[Saved entries]
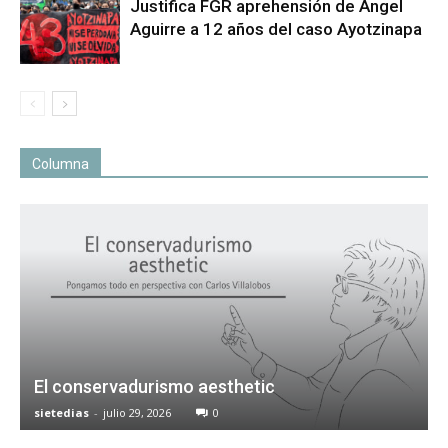
Justifica FGR aprehensión de Ángel
Aguirre a 12 años del caso Ayotzinapa
Columna
El conservadurismo aesthetic
sietedias
-
julio 29, 2026
0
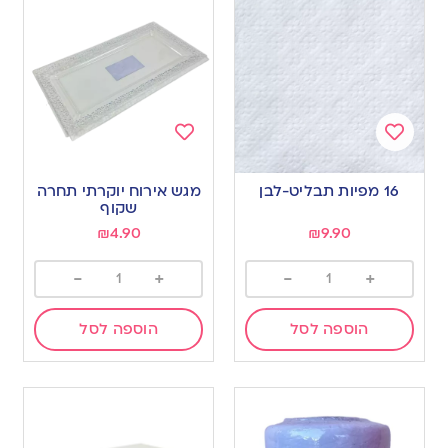
Add
Add
to
to
16 מפיות תבליט-לבן
מגש אירוח יוקרתי תחרה
wishlist
wishlist
שקוף
₪
4.90
₪
9.90
-
+
-
+
הוספה לסל
הוספה לסל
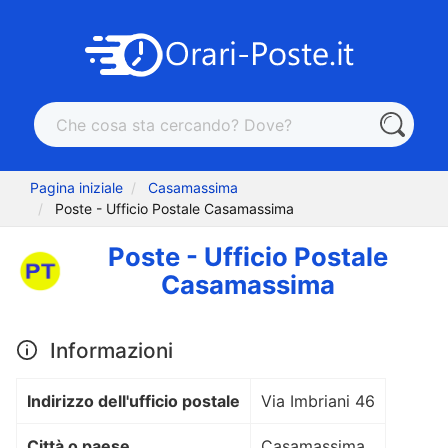
Pagina iniziale
Casamassima
Poste - Ufficio Postale Casamassima
Poste - Ufficio Postale
Casamassima
Informazioni
Indirizzo dell'ufficio postale
Via Imbriani 46
Città o paese
Casamassima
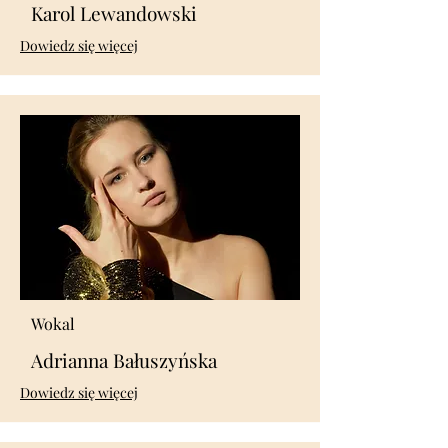
Karol Lewandowski
​Dowiedz się więcej
Wokal
Adrianna Bałuszyńska
​Dowiedz się więcej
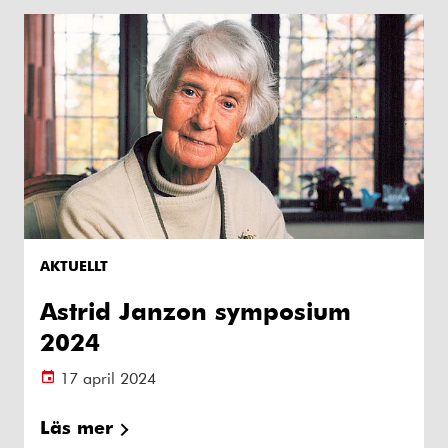
AKTUELLT
Astrid Janzon symposium
2024
17 april 2024
Läs mer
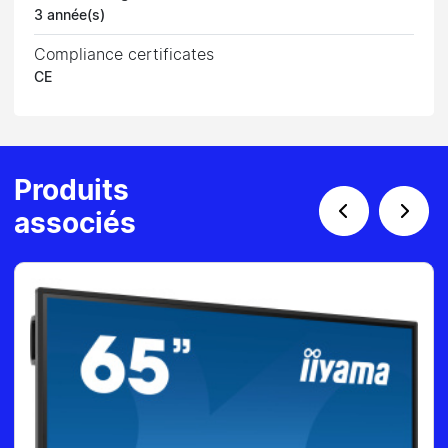
3 année(s)
Compliance certificates
CE
Produits
associés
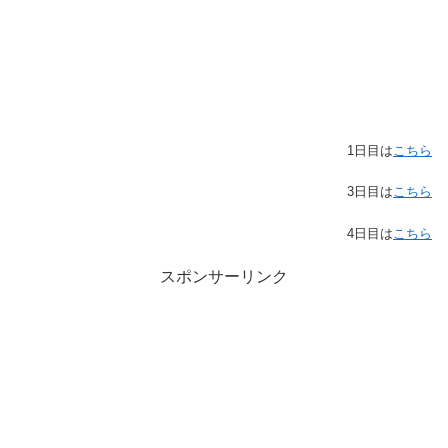
1日目は
こちら
3日目は
こちら
4日目は
こちら
スポンサーリンク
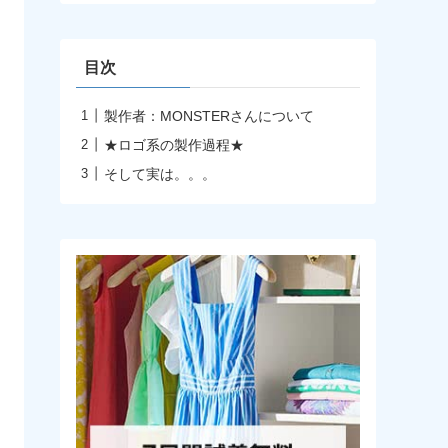
イ
ブ
目次
製作者：MONSTERさんについて
★ロゴ系の製作過程★
そして実は。。。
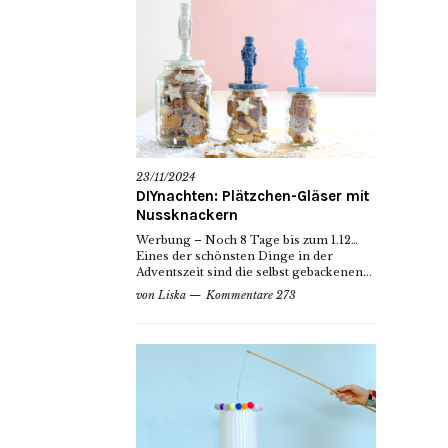
23/11/2024
DIYnachten: Plätzchen-Gläser mit
Nussknackern
Werbung – Noch 8 Tage bis zum 1.12…
Eines der schönsten Dinge in der
Adventszeit sind die selbst gebackenen...
von
Liska
Kommentare 273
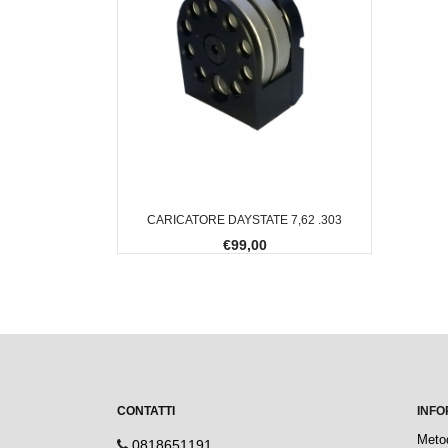
CARICATORE DAYSTATE 7,62 .303
€99,00
CONTATTI
INFO
Meto
0818651191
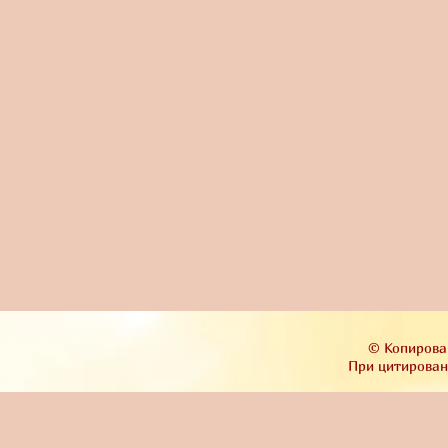
© Копирова
При цитировани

- What to produce
Pictures excluded, print only the lines from the one with "17 april 2024" through the end of the entries above, exactly as written.

- Response to this task
17 april 2024
Läs mer
3 année(s)
Compliance certificates
CE
Produits
associés
1日目は
こちら
3日目は
こちら
4日目は
こちら
スポンサーリンク
イ
ブ
目次
製作者：MONSTERさんについて
★ロゴ系の製作過程★
そして実は。。。
23/11/2024
DIYnachten: Plätzchen-Gläser mit
Nussknackern
Werbung – Noch 8 Tage bis zum 1.12…
Eines der schönsten Dinge in der
Adventszeit sind die selbst gebackenen...
von
Liska
Kommentare 273
CARICATORE DAYSTATE 7,62 .303
€99,00
CONTATTI
INFO
Meto
0818651191
© Копирова
При цитировани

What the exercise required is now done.